2010/10/29

Hybrid electrolyte for better batteries

28 October 2010

Safer, more durable batteries are the aim of a US team that has made a new, hybrid nanoparticle-ionic liquid electrolyte.

Batteries containing lithium metal as the ion source can store the highest known density of energy, but the most commonly used electrolytes (the ion-conducting medium within the battery) do not work well in these batteries as they are unstable in typical operating conditions and may break down disastrously.

This problem has stimulated research into other electrolytes, made of polymers or ionic liquids (ILs). While polymer electrolytes generally have low conductivity at room temperature, ILs are salts in a liquid state and thus have good conductivity and stability under the battery operating conditions. They are, however, unable to prevent the formation of lithium networks called dendrites, which degrade battery performance.

A team led by Lynden Archer at Cornell University, New York has now developed a new family of solventless electrolytes made of hard zirconium oxide nanostructures linked to softer IL species, using a simple one-pot procedure. The electrolytes, which are a gel-like fluid at room temperature, are temperature- and redox-stable which makes them suitable for use in batteries, they transport lithium ions well and they also prevent the growth of dendrites.


Tethering ionic liquids to hard inorganic ZrO2 nanostructures to make a new class of electrolytes (IL-NIM = nanoscale ionic material)
© Angew. Chem. Int. Ed.

Archer is motivated by making batteries for everyday use, such as for electric vehicles, and says the technology has a nice connection to making very high energy-density rechargeable batteries. 'Because the components are joined by ionic bonds they can't vaporise easily. From the point of view of safe, explosion-proof secondary batteries, this is in all respects ideal,' he adds.

Michel Armand, an expert in lithium batteries at University of Picardie in Amiens, France, is less certain. 'It is a very clever material design but it must be tested at currents 100-1000 times higher to show it is suitable for practical operation,' he says.

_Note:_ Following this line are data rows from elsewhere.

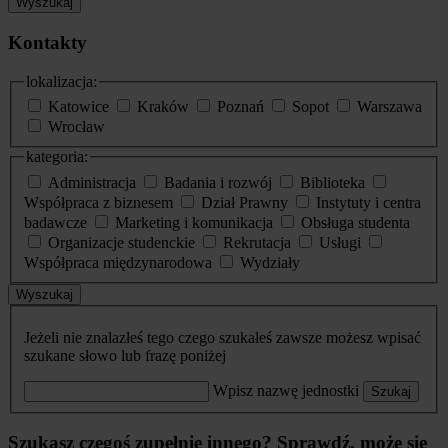
Wyszukaj
Kontakty
lokalizacja:
Katowice
Kraków
Poznań
Sopot
Warszawa
Wrocław
kategoria:
Administracja
Badania i rozwój
Biblioteka
Współpraca z biznesem
Dział Prawny
Instytuty i centra
badawcze
Marketing i komunikacja
Obsługa studenta
Organizacje studenckie
Rekrutacja
Usługi
Współpraca międzynarodowa
Wydziały
Wyszukaj
Jeżeli nie znalazłeś tego czego szukałeś zawsze możesz wpisać
szukane słowo lub frazę poniżej
Wpisz nazwę jednostki
Szukaj
Szukasz czegoś zupełnie innego? Sprawdź, może się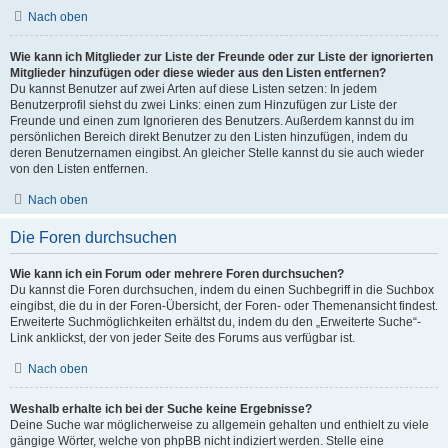
Nach oben
Wie kann ich Mitglieder zur Liste der Freunde oder zur Liste der ignorierten
Mitglieder hinzufügen oder diese wieder aus den Listen entfernen?
Du kannst Benutzer auf zwei Arten auf diese Listen setzen: In jedem
Benutzerprofil siehst du zwei Links: einen zum Hinzufügen zur Liste der
Freunde und einen zum Ignorieren des Benutzers. Außerdem kannst du im
persönlichen Bereich direkt Benutzer zu den Listen hinzufügen, indem du
deren Benutzernamen eingibst. An gleicher Stelle kannst du sie auch wieder
von den Listen entfernen.
Nach oben
Die Foren durchsuchen
Wie kann ich ein Forum oder mehrere Foren durchsuchen?
Du kannst die Foren durchsuchen, indem du einen Suchbegriff in die Suchbox
eingibst, die du in der Foren-Übersicht, der Foren- oder Themenansicht findest.
Erweiterte Suchmöglichkeiten erhältst du, indem du den „Erweiterte Suche“-
Link anklickst, der von jeder Seite des Forums aus verfügbar ist.
Nach oben
Weshalb erhalte ich bei der Suche keine Ergebnisse?
Deine Suche war möglicherweise zu allgemein gehalten und enthielt zu viele
gängige Wörter, welche von phpBB nicht indiziert werden. Stelle eine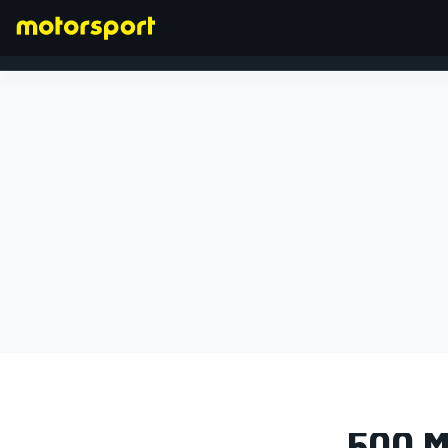
FÓRMULA 1
GALERÍA DE
500 M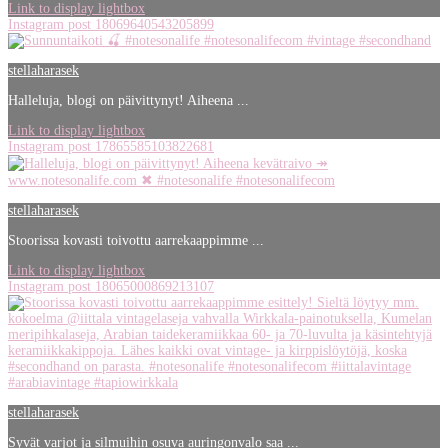
Link to display lightbox
Instagram post 18069640543205899
stellaharasek
Halleluja, blogi on päivittynyt! Aiheena ...
Link to display lightbox
Instagram post 17865585103822681
stellaharasek
Stoorissa kovasti toivottu aarrekaappimme ...
Link to display lightbox
Instagram post 18065000869213107
stellaharasek
Syvät varjot ja silmuihin osuva auringonvalo saa ...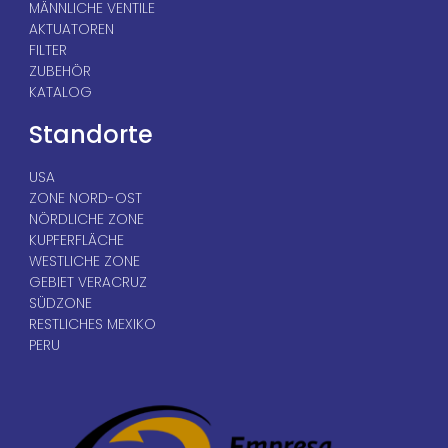
MÄNNLICHE VENTILE
AKTUATOREN
FILTER
ZUBEHÖR
KATALOG
Standorte
USA
ZONE NORD-OST
NÖRDLICHE ZONE
KUPFERFLÄCHE
WESTLICHE ZONE
GEBIET VERACRUZ
SÜDZONE
RESTLICHES MEXIKO
PERU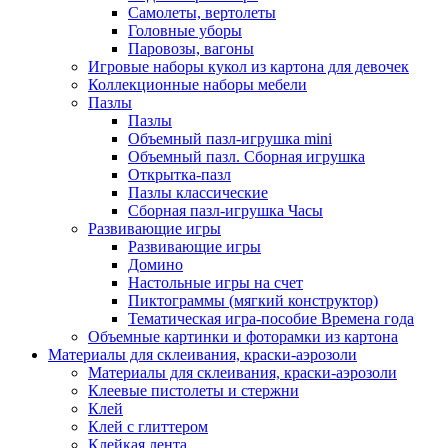
Самолеты, вертолеты
Головные уборы
Паровозы, вагоны
Игровые наборы кукол из картона для девочек
Коллекционные наборы мебели
Пазлы
Пазлы
Объемный пазл-игрушка mini
Объемный пазл. Сборная игрушка
Открытка-пазл
Пазлы классические
Сборная пазл-игрушка Часы
Развивающие игры
Развивающие игры
Домино
Настольные игры на счет
Пиктограммы (мягкий конструктор)
Тематическая игра-пособие Времена года
Объемные картинки и фоторамки из картона
Материалы для склеивания, краски-аэрозоли
Материалы для склеивания, краски-аэрозоли
Клеевые пистолеты и стержни
Клей
Клей с глиттером
Клейкая лента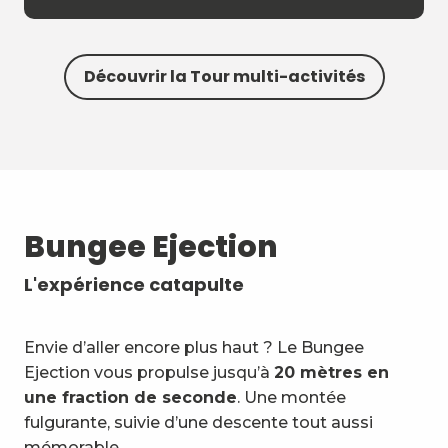
Découvrir la Tour multi-activités
Bungee Ejection
L'expérience catapulte
Envie d’aller encore plus haut ? Le Bungee
Ejection vous propulse jusqu’à
20 mètres en
une fraction de seconde
. Une montée
fulgurante, suivie d’une descente tout aussi
mémorable.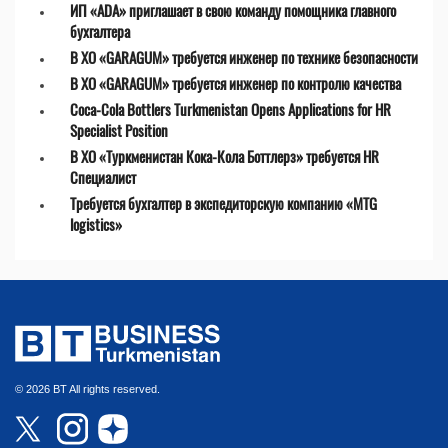
ИП «ADA» приглашает в свою команду помощника главного
бухгалтера
В ХО «GARAGUM» требуется инженер по технике безопасности
В ХО «GARAGUM» требуется инженер по контролю качества
Coca-Cola Bottlers Turkmenistan Opens Applications for HR
Specialist Position
В ХО «Туркменистан Кока-Кола Боттлерз» требуется HR
Специалист
Требуется бухгалтер в экспедиторскую компанию «MTG
logistics»
© 2026 BT All rights reserved.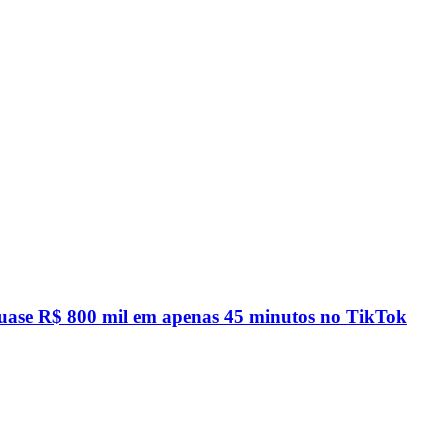
quase R$ 800 mil em apenas 45 minutos no TikTok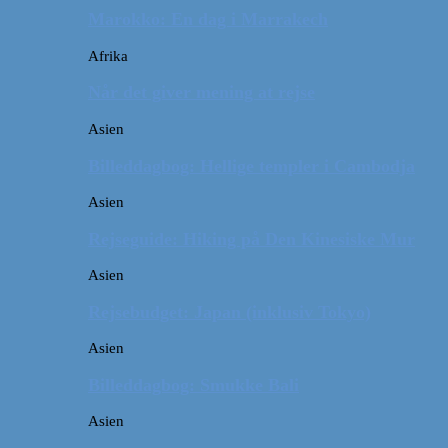
Marokko: En dag i Marrakech
Afrika
Når det giver mening at rejse
Asien
Billeddagbog: Hellige templer i Cambodja
Asien
Rejseguide: Hiking på Den Kinesiske Mur
Asien
Rejsebudget: Japan (inklusiv Tokyo)
Asien
Billeddagbog: Smukke Bali
Asien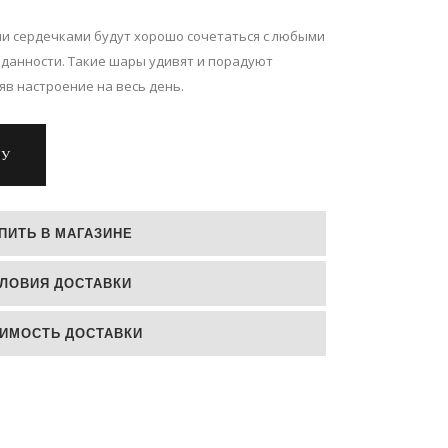
и сердечками будут хорошо сочетаться с любыми
иданности. Такие шары удивят и порадуют
яв настроение на весь день.
НУ
ПИТЬ В МАГАЗИНЕ
ЛОВИЯ ДОСТАВКИ
ИМОСТЬ ДОСТАВКИ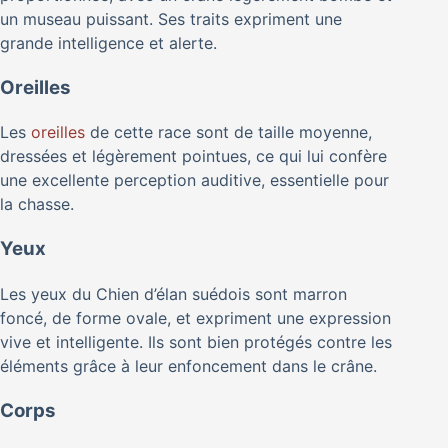
un museau puissant. Ses traits expriment une
grande intelligence et alerte.
Oreilles
Les
oreilles
de cette race sont de taille moyenne,
dressées et légèrement pointues, ce qui lui confère
une excellente perception auditive, essentielle pour
la chasse.
Yeux
Les yeux du Chien d’élan suédois sont marron
foncé, de forme ovale, et expriment une expression
vive et intelligente. Ils sont bien protégés contre les
éléments grâce à leur enfoncement dans le crâne.
Corps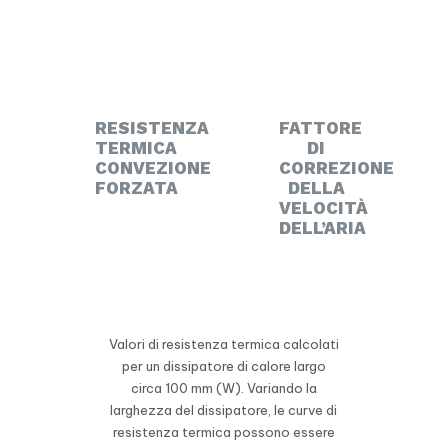
RESISTENZA
FATTORE
TERMICA
DI
CONVEZIONE
CORREZIONE
FORZATA
DELLA
VELOCITÀ
DELL’ARIA
Valori di resistenza termica calcolati
per un dissipatore di calore largo
circa 100 mm (W). Variando la
larghezza del dissipatore, le curve di
resistenza termica possono essere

Archer believes that tethering the cation part of the IL maximises the lithium ions' contribution to the conductance of the battery. However Armand points out that the anion part of the IL could be mobile, and extended battery use could result in depletion of the salt from one side of the battery. He suggests that the design could easily be modified to tether the anion also, thereby preventing movement of all but the lithium ions, and potentially making a better battery.